Perintah pemerintah China ini kayaknya bisa menjadi ultimatum untuk perusahaan multinasional AS seperti HP, Dell, serta Microsoft. Langkah ini pun bersamaan dengan langkah Washington yang batasi pemanfaatan tehnologi China di negara mereka.

Perusahaan arsitektur cip ARM yang diperlukan oleh Lenovo belum pula memberi jawaban berkaitan perihal ini, seperti ditulis Telegraph. Perang dagang Amerika Serikat (AS) -China kayaknya berkembang berubah menjadi perang dingin tehnologi antar ke dua negara.

Awalnya, pemerintah Trump sudah melarang perusahaan AS untuk bekerja bersama dengan perusahaan telekomunikasi China, Huawei, pada awal tahun ini. Desakan AS terhadap perusahaan di negara itu makin tinggi, sampai pada akhirnya pada Mei, Intel, Qualcomm, serta Google menginformasikan mereka bakal hentikan kerja sama-sama dengan Huawei.

Dengan singkirkan China dari kemodernan tehnologi barat, pemerintah Trump sudah menabuh genderang perang kompetisi tehnologi dari dua negara dengan ekonomi terkuat dunia ini. Hingga kita dapat lihat siapa yang terkuat dari ke dua negara ini dalam dua dekade ke depan.

Daftar Smartphone Baru Pendukung Sinyal 5G

Ini yaitu petunjuk publik pertama yang dilaksanakan pemerintah China yang menentukan obyek detail berbentuk penentuan tehnologi asing diCina. Tidak hanya itu, langkah ini berubah menjadi satu diantara kiat China untuk meningkatkan tehnologi sendiri serta melepas diri dari ketergantungan tehnologi barat.

Menurut sang analis, perintah itu dilepaskan oleh kantor pusat Partai Komunis China awal tahun ini. Dua karyawan dari perusahaan keamanan siber mengecek bila konsumen mereka di pemerintahan sudah memvisualisasikan peraturan itu.

Menukar semua computer serta software seperti yang dilaksanakan pemerintah China sangat menentang. Lantaran, banyak produk computer sekarang ini sudah diciptakan sesuai metode operasi Windows punya Microsoft. Sekarang ini, pemerintah China memang condong gunakan computer hasil perusahaan China, seperti Lenovo. Namun, elemen piranti keras, seperti processor serta penyimpanan keras dibikin oleh perusahaan Amerika.

Mei lalu, editor koran Global Times di China mengatakan penarikan tehnologi perusahaan AS dari Huawei tak menjadikan soal fatal untuk perusahaan itu. Lantaran, mereka sudah siap-siap bila perselisihan ini berlangsung semenjak sekian tahun kemarin. Dia lantas mengatakan bila Huawei bakal membuat industri mikrocip mereka sendiri untuk menandingi AS.

“Memblok pelayanan teknos Huawei bisa menjadi titik balik analisa serta peningkatan chip domestik China, ” tulisnya dalam status di jejaring sosial punya dia seperti dilansir The Guardian. Berdasar laporan Telegraph, China sudah meningkatkan metode operasi mereka sendiri atau iOS pada 2013. Peningkatan ini sertakan perusahaan Inggris Canonical.

Perusahaan ini diciptakan oleh pebisnis Afrika Barat Mark Shuttleworth. Dia gunakan Ubuntu, metode operasi berbasiskan Linux, dalam meningkatkan metode operasi baru itu.
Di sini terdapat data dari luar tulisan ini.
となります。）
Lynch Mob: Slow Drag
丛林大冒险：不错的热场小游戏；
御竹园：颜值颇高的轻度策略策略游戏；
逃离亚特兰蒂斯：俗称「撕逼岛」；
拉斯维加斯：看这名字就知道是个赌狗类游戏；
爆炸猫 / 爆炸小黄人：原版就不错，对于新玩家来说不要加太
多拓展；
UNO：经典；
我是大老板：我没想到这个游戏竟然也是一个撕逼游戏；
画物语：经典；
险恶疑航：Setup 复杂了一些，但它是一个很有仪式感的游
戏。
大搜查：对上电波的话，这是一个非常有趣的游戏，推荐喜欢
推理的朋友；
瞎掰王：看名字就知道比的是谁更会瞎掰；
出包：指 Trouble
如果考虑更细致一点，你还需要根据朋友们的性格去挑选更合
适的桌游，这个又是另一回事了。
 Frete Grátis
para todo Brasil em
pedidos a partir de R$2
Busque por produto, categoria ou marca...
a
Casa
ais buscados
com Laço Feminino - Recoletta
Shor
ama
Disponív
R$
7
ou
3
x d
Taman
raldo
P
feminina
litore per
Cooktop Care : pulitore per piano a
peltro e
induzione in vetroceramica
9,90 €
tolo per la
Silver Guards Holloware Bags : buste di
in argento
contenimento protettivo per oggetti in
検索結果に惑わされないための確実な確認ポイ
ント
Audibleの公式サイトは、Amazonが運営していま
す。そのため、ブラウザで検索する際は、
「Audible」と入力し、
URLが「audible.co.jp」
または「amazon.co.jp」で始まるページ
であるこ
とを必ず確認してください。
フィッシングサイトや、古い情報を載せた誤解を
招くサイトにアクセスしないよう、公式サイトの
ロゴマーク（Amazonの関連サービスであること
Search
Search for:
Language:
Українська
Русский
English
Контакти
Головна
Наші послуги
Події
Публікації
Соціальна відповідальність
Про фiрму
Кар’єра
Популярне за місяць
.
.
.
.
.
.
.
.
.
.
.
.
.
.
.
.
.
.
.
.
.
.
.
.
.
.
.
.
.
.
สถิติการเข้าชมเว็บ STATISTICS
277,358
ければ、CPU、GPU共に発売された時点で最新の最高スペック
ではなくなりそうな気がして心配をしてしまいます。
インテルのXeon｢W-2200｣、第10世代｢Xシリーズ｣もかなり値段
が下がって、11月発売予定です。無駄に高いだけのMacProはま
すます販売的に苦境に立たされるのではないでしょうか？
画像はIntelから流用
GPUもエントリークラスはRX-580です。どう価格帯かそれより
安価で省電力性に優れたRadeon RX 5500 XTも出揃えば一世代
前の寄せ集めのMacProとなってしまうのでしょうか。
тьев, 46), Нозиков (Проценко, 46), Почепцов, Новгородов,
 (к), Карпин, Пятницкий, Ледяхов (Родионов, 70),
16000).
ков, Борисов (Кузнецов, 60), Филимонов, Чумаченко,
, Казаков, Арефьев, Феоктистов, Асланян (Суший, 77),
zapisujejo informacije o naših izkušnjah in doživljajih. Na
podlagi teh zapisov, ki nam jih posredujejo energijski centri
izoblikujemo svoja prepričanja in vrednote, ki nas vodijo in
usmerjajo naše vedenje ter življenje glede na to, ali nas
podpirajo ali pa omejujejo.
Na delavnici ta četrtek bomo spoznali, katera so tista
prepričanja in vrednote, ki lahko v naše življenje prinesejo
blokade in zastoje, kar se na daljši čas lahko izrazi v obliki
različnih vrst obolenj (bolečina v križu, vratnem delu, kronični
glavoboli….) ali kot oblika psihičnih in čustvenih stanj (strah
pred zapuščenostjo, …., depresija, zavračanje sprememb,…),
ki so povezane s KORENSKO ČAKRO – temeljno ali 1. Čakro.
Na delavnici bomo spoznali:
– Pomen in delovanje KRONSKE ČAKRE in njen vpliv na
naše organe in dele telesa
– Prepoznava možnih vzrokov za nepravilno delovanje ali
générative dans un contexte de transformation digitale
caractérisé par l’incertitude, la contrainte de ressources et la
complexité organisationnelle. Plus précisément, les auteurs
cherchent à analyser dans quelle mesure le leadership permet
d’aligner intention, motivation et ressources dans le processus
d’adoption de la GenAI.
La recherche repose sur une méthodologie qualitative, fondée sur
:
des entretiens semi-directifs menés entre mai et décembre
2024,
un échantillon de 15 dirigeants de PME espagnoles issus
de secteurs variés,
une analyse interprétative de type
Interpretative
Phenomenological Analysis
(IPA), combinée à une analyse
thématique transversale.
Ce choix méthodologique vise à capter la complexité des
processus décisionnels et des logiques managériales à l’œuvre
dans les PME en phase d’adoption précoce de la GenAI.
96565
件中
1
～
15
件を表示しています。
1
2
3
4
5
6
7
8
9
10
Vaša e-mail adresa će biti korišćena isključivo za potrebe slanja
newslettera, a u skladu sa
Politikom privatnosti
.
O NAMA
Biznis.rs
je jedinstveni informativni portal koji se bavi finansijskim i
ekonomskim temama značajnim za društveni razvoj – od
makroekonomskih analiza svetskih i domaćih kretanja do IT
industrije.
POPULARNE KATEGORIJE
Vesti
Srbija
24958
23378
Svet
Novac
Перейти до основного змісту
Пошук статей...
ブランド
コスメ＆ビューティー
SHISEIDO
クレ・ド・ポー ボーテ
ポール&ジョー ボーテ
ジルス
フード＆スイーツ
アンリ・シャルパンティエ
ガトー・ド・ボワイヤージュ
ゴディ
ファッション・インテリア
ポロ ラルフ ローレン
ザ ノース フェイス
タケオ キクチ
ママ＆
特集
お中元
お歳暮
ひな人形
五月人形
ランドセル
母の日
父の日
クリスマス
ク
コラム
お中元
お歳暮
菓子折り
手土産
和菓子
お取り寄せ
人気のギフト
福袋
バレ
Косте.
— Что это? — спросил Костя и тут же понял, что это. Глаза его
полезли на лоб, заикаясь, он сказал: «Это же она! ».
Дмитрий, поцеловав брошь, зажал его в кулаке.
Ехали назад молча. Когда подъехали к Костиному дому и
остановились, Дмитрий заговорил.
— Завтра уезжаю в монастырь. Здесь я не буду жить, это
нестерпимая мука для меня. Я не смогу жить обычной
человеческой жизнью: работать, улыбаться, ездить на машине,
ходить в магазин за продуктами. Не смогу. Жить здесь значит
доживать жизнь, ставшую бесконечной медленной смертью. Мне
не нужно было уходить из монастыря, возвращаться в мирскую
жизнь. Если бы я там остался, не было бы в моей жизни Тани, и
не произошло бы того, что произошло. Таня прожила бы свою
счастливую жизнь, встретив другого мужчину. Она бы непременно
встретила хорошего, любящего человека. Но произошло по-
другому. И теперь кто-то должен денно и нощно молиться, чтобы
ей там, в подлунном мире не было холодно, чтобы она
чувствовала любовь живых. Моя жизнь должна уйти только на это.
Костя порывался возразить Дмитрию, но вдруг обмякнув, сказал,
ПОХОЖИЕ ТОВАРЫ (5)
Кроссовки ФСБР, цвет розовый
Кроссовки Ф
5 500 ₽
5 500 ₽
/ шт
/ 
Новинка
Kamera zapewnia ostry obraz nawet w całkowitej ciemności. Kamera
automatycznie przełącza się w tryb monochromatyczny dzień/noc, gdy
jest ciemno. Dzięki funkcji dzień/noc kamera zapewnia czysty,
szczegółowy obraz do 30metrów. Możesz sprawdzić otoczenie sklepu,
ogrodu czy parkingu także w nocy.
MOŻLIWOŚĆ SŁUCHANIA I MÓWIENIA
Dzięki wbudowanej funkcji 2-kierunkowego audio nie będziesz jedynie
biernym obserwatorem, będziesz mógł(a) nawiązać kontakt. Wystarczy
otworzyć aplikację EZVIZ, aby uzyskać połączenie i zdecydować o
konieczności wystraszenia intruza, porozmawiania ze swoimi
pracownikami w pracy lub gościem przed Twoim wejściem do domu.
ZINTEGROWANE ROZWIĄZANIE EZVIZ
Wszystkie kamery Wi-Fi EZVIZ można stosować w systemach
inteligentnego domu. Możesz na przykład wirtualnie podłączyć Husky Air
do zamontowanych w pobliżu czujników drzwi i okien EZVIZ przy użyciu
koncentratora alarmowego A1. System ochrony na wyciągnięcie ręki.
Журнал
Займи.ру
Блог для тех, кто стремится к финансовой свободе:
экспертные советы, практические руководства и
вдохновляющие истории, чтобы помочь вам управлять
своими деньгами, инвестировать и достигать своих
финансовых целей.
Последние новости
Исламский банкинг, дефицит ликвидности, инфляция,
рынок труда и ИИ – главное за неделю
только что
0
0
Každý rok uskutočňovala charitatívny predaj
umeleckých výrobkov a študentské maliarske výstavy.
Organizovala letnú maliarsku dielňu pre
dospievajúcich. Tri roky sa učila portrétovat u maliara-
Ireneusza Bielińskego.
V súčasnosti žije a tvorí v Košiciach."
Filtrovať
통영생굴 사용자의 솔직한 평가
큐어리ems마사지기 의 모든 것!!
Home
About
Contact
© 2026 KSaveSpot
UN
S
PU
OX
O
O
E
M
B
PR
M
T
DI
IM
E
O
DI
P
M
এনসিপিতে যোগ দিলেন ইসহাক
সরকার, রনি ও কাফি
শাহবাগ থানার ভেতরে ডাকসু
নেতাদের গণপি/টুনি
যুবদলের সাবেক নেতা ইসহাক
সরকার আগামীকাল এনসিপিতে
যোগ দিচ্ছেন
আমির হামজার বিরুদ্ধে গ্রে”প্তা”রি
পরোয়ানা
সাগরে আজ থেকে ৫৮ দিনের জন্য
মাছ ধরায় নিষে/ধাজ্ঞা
Perusahaan ini menolong metode operasi open source China, Kylin, atas permohonan Menteri Info Tehnologi serta Industri China.

Pertama Menteri Boris Johnson sendiri konsisten berikan karpet merah untuk Huawei untuk mengadakan tehnologi mereka di negara itu. Lantaran, Inggris memang tak satu barisan dengan AS yang memblok tehnologi 5G Huawei.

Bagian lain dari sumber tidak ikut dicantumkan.